Over the past half a dozen years, technologists have discussed little else than digital transformation. It has created boardroom roles (Chief Digital Officer), spawned countless projects, and resulted in a multi-billion dollar industry for management and technology consultants. But is the challenge in getting non-technical colleagues to grasp it has been confused by the fact the term itself is wrong?
How digital transformation got hijacked by
suppliers
It wouldn’t be the first technology concept that got distorted by suppliers. IT product and service vendors have a habit of interpreting IT terms to suit their own ends, to shoe horn their own solutions into markets where they ‘almost fit.’ That’s certainly happened with digital transformation.
DIGITIZATION
Many of the projects I’ve seen described under the banner of digital transformation (DX) are nothing more than DIGITIZATION projects, where hardcopy paper forms have been migrated to digital records. Adobe’s Portable Data Format (PDF) was launched in the early 1990’s and has become the de facto interpretation of a digital document, even though it is nothing of the sort. Essentially, PDF interprets text strings into a data + metadata format that allows machines to read the data. That’s a VERY small leap for mankind.
DIGITALIZATION (AUTOMATION)
Many of those DX projects that weren’t to do with digitization over the last decade were more about DIGITALIZATION, i.e., transitioning processes from human-in-the-loop activities by applying machine-to-machine automations.
Let’s face it, while the digital toolkit has been improved by software bots, cloud computing, AI and big data, you could similarly choose to use Business Process Automation (BPA) tools and SQL algorithms that date back to the 1990’s to perform those automations too. Nothing particularly innovative or game changing about that.
DX=TRANSFORMATIONS THAT ARE ENABLED BY DIGITAL TECHNOLOGIES
The American Author Rumen Alam said, “Brevity doesn’t allow for nuance.’ Sometimes, that lack of detail brevity encourages distracts us from the objectivity of a term. Digital Transformation is only such when a business applies digital technologies to do better things, not just do things better.
Get the words in the right order and it helps everyone to ‘get’ what Digital Transformation is about
It was the consulting firm Capgemini, in collaboration with the MIT Center for Digital Business, that coined the term “digital transformation” in late 2011. In short, their brevity has crippled the general understanding of what it’s all about ever since. We shouldn’t be describing this game-changing evolution in business as Digital Transformation, but as Transforming Digitally.

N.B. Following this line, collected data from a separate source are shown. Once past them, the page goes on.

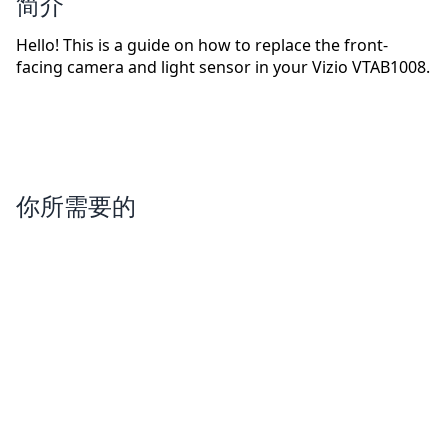
简介
Hello! This is a guide on how to replace the front-
facing camera and light sensor in your Vizio VTAB1008.
你所需要的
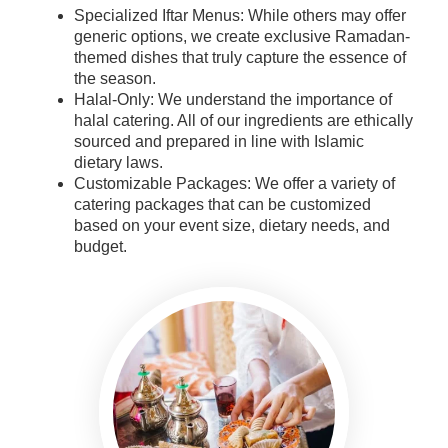
Specialized Iftar Menus: While others may offer
generic options, we create exclusive Ramadan-
themed dishes that truly capture the essence of
the season.
Halal-Only: We understand the importance of
halal catering. All of our ingredients are ethically
sourced and prepared in line with Islamic
dietary laws.
Customizable Packages: We offer a variety of
catering packages that can be customized
based on your event size, dietary needs, and
budget.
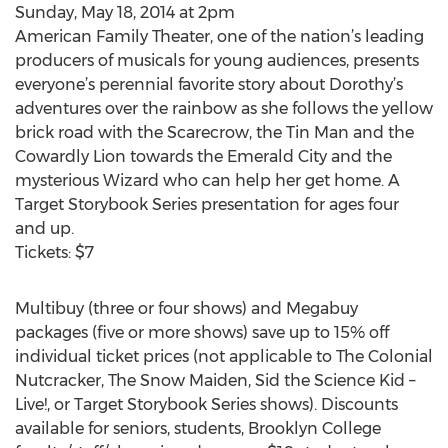
Sunday, May 18, 2014 at 2pm
American Family Theater, one of the nation’s leading
producers of musicals for young audiences, presents
everyone’s perennial favorite story about Dorothy’s
adventures over the rainbow as she follows the yellow
brick road with the Scarecrow, the Tin Man and the
Cowardly Lion towards the Emerald City and the
mysterious Wizard who can help her get home. A
Target Storybook Series presentation for ages four
and up.
Tickets: $7
Multibuy (three or four shows) and Megabuy
packages (five or more shows) save up to 15% off
individual ticket prices (not applicable to The Colonial
Nutcracker, The Snow Maiden, Sid the Science Kid –
Live!, or Target Storybook Series shows). Discounts
available for seniors, students, Brooklyn College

The fundamental problem with switching around these words is that business people examine the new technology toys in their kitbag, and begin their journey by trying to see what they can do with each of them, rather than starting with appreciating and prioritizing the capabilities that their business needs, and then applying digital technology to those challenges. The start of the journey should be the business outcomes you are trying to achieve such as:
– Find better ways to identify and reach customers
– Simplify customer onboarding
– Reduce time to value on software developments
– Empower customers to serve themselves
– Innovate product designs faster
Re-align your digital transformation
There’s generally always time to correct a plan, even when it began on the wrong foot. If you find yourself in the middle of a digital transformation program with wheels falling off, I suggest you take a step back and map your capabilities. To qualify: while processes describe HOW something is done, capabilities describe WHAT needs to be done. Capabilities are a far more reliable friend and start-point for digital transformations.
Failing to prioritize those capability changes that will make the biggest impact on a business runs the risk of you making DX investments in the wrong places, missing out opportunities to gain quick-wins and short-term ROIs.
So, don’t get people confused—ditch the brevity and simply talk about transforming digitally. You’ll be amazed how much easier it becomes for lay people to grasp.